» What you are asked to do: Across the data below, count every line where the string "Library" appears. Answer with the number alone.

» Data in this exercise:
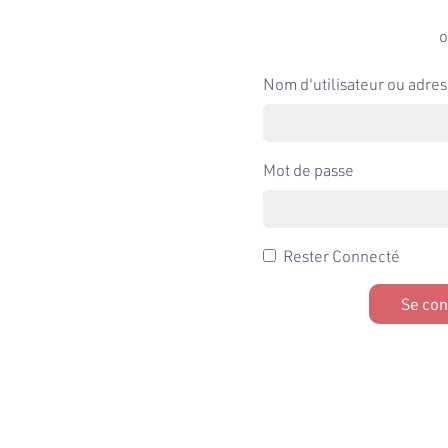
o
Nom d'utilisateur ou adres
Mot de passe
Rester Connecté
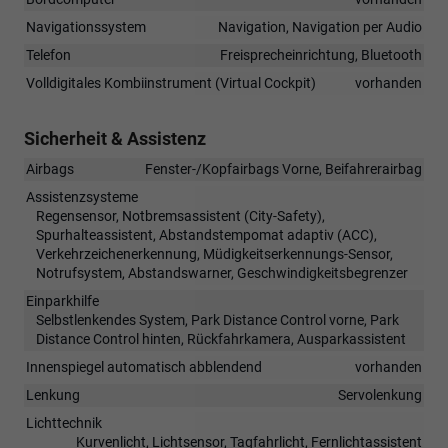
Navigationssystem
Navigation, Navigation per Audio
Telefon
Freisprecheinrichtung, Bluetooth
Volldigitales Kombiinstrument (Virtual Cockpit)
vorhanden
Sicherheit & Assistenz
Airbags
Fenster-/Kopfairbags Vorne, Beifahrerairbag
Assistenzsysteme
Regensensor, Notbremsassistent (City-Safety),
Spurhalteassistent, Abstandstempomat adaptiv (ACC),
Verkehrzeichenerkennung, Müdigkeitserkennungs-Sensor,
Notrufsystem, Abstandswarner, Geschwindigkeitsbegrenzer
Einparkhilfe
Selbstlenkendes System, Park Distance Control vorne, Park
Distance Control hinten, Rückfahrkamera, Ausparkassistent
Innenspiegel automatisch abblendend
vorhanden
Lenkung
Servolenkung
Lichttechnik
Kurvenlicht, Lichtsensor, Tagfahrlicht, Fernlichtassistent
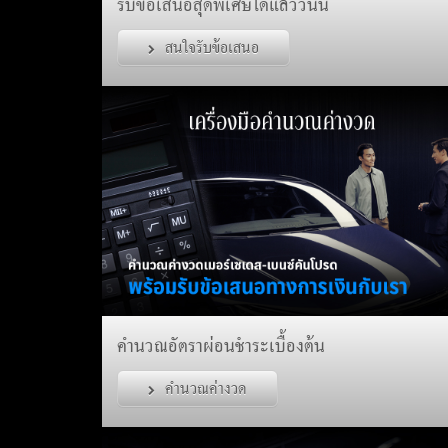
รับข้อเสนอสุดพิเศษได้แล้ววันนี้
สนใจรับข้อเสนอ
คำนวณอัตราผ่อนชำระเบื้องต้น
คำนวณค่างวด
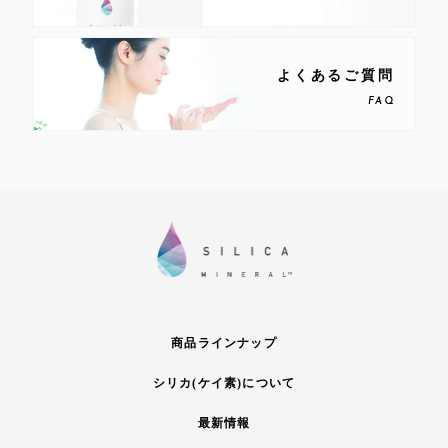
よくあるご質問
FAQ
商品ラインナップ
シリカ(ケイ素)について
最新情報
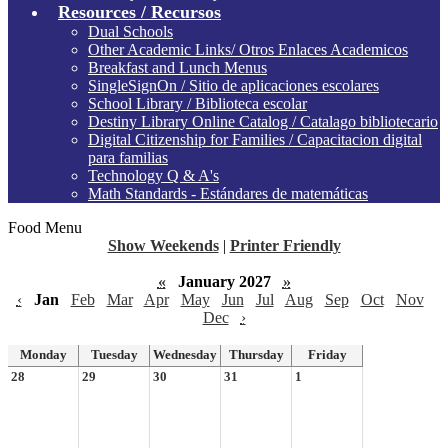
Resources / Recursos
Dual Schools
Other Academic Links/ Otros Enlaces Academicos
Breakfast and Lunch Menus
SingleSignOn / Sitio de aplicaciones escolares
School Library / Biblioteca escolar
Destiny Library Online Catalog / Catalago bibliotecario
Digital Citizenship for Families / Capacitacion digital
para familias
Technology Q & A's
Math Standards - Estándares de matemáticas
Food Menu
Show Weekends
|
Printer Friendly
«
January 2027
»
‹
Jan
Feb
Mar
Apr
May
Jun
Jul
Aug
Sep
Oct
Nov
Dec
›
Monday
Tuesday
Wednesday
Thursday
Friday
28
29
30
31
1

» Solution to this problem: 2